Buried Treasure: Dig at Development Site Could Unearth Seaport History

Left: Detail from illustration of Dutch New Amsterdam around 1667. Remnants of life during that period and later may be buried beneath the former parking lot at 250 Water Street. Right: The start of excavation for the foundation construction of a 345-feet-high residential tower. Photos: NYC Municipal Archives (historic rendering); Jason Friedman (excavation)

Posted
May. 14, 2022

What once was Seaport garbage may soon be archeological gold.

Workers are excavating down to centuries-old landfill, some going back to the 17th century Dutch period, as part of the foundation work for a 345-foot residential tower at 250 Water Street. At the same time, an archeologist is on the lookout for historic treasures as the digging, which began this month, continues to a depth of 18 feet.

The Seaport’s original shoreline ran along today’s Pearl Street, now the western boundary of the full-square-block development site. The Dutch began enlarging their settlement by filling in the river with soil, trash and any other junk they could find. The landfilling was continued by the British and then the early Americans, so that by 1800 the Seaport was largely filled in all the way to South Street. 

So what’s down there?

“It’s really a wide variety of what is essentially garbage,” said Elizabeth Meade, an archeologist with AKRF, a contractor on the project. “But archaeologists love garbage.”

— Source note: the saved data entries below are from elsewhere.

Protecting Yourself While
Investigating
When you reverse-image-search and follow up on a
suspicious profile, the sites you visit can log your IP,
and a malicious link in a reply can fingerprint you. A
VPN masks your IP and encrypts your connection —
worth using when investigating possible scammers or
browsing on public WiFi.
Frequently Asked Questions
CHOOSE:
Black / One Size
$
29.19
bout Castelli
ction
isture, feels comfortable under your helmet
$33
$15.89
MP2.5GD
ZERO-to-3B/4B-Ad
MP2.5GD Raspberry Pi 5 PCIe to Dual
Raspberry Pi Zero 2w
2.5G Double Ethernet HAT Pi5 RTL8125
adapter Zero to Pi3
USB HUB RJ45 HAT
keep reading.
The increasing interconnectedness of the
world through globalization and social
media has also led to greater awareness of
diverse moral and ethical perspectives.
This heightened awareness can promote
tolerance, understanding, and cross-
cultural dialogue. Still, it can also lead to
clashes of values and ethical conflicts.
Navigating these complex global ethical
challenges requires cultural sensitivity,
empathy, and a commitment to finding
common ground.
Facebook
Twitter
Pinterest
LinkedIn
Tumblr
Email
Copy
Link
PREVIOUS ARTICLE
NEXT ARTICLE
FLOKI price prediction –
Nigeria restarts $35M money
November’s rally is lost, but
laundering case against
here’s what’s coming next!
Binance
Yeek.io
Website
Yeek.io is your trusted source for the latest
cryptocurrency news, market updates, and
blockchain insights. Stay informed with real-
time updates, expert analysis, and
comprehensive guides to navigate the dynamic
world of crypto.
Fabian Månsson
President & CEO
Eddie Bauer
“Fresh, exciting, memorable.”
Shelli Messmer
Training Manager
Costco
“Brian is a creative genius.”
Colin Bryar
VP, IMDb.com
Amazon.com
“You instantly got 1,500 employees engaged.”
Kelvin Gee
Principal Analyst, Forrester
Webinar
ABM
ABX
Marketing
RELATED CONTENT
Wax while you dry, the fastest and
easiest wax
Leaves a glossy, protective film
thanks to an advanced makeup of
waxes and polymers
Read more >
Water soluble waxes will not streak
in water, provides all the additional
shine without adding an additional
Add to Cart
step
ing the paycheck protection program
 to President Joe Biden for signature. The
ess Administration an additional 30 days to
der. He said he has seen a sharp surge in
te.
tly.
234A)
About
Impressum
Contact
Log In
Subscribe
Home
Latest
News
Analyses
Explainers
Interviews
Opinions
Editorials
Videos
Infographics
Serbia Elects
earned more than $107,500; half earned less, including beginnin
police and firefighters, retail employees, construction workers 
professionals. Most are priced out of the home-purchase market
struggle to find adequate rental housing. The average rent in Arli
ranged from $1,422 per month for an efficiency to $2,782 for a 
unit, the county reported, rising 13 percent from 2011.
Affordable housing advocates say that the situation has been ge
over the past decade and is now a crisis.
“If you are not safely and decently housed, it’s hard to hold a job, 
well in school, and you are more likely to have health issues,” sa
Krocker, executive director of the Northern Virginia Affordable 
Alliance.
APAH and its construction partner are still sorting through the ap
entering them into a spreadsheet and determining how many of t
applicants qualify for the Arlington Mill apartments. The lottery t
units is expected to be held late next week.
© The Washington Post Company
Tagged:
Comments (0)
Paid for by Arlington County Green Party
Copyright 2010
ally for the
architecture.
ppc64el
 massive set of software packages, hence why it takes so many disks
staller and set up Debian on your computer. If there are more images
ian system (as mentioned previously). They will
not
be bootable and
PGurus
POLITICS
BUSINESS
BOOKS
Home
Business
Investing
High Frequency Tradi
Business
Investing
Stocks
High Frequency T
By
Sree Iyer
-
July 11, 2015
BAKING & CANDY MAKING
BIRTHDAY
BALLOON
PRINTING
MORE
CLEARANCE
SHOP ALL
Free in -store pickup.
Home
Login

Meade told Community Board 1’s Environmental Protection Committee last month that the site could contain some of the oldest landfill along the East River, as well as the old docks and piers that would have lined the original waterfront. “Very often during the landfilling process it was much easier to just bury those and use them to help retain and support the new landfill,” she said.

Buried in the dirt, she noted, is likely such detritus as animal remains from local butcher shops, shoe leather, and ”whatever might be thrown off incoming ships. Sometimes you get ship ballast.”

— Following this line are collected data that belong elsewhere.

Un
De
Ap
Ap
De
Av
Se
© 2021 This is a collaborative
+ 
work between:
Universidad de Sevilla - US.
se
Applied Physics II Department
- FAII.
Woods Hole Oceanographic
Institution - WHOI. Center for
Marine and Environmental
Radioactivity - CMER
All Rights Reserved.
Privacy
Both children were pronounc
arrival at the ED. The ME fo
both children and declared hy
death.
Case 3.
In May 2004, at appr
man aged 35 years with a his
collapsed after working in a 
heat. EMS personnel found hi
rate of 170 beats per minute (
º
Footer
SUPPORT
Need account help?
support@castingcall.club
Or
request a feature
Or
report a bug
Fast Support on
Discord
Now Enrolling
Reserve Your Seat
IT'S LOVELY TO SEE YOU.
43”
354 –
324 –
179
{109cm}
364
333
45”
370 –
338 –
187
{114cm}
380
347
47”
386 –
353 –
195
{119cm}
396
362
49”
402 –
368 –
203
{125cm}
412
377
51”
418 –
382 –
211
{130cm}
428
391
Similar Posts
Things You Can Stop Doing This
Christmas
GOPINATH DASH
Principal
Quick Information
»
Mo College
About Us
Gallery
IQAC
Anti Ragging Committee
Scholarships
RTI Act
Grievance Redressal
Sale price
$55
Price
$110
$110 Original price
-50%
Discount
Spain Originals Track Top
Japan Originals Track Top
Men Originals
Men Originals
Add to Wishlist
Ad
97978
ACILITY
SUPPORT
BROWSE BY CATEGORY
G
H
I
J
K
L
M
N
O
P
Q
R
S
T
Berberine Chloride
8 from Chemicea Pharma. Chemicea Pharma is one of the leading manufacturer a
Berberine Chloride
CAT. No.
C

And sometimes you get the ship!

Meade said there is a slim chance that a ship is buried on the site, but it’s a chance nonetheless. “The presence of documented shipyards in the vicinity of this site makes it a little more likely, she said, “but still, the overall likelihood is considered to be low.” A couple of blocks away, the remains of a three-decked 18th century vessel—the first major discovery of a Colonial merchant ship—was uncovered during the 1982 pre-construction excavation of 175 Water Street. (Meade and her company have experience with such buried vessels. In 2010, they discovered and excavated an 18th-century, 32-foot-long boat buried beneath the World Trade Center site.)

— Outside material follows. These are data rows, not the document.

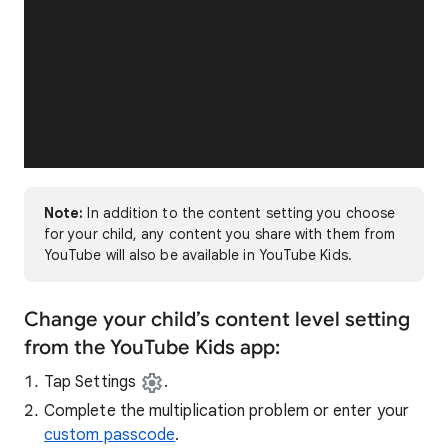
Note:
In addition to the content setting you choose
for your child, any content you share with them from
YouTube will also be available in YouTube Kids.
Change your child’s content level setting
from the YouTube Kids app:
Tap Settings
.
Complete the multiplication problem or enter your
custom passcode
.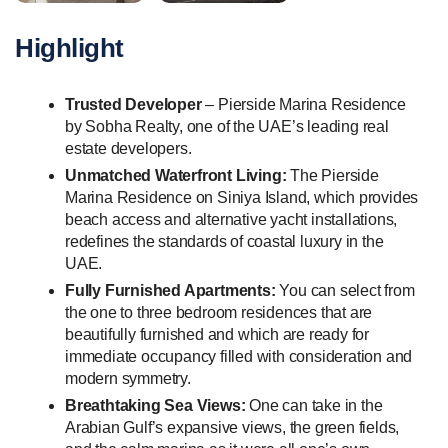
Highlight
Trusted Developer
– Pierside Marina Residence
by Sobha Realty, one of the UAE’s leading real
estate developers.
Unmatched Waterfront Living:
The Pierside
Marina Residence on Siniya Island, which provides
beach access and alternative yacht installations,
redefines the standards of coastal luxury in the
UAE.
Fully Furnished Apartments:
You can select from
the one to three bedroom residences that are
beautifully furnished and which are ready for
immediate occupancy filled with consideration and
modern symmetry.
Breathtaking Sea Views:
One can take in the
Arabian Gulf’s expansive views, the green fields,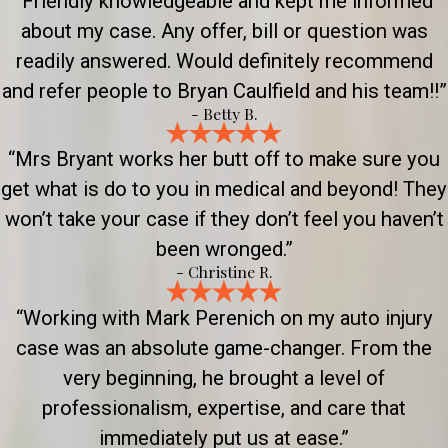
“Friendly knowledgeable and kept me informed
about my case. Any offer, bill or question was
readily answered. Would definitely recommend
and refer people to Bryan Caulfield and his team!!”
- Betty B.
“Mrs Bryant works her butt off to make sure you
get what is do to you in medical and beyond! They
won’t take your case if they don’t feel you haven’t
been wronged.”
- Christine R.
“Working with Mark Perenich on my auto injury
case was an absolute game-changer. From the
very beginning, he brought a level of
professionalism, expertise, and care that
immediately put us at ease.”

The city-mandated archeology survey at 250 Water Street is part of a state-approved Brownfield Cleanup plan by developer Howard Hughes Corp. to remove soil contaminated with mercury and other toxins left by the thermometer factories that had occupied the site. The work has long been a subject of concern and protest, by neighbors and by parents of chidlren at the nearby Peck Slip and Blue Schools, over potential hazards during the clean up. With work now begun, those groups are now raising alarms over noise and vibrations from pile driving as well as the monitoring of mercury vapor.

Archeologists will begin their closest checking of the excavated soil after the top eight feet has been removed, Meade said, because shallower depths would already have been disturbed when basements of later buildings were constructed. Once the toxic dirt is gone, the archeologists will have a chance to dig deeper into the fill; up to five trenches, 6-by-20 feet wide, are planned. “Whereas we are not just watching the construction crew or the remediation crew excavate, we are actually specifically directing the excavation for the benefit of the archeological work,” she said. 

After the field work is completed—cataloging, identifying and dating the artifacts—a final report will be submitted to the city’s Landmarks Preservation Commission. Once approved, the results will be posted online. Any significant artifacts, Meade said, will likely wind up in a museum, yet to be determined.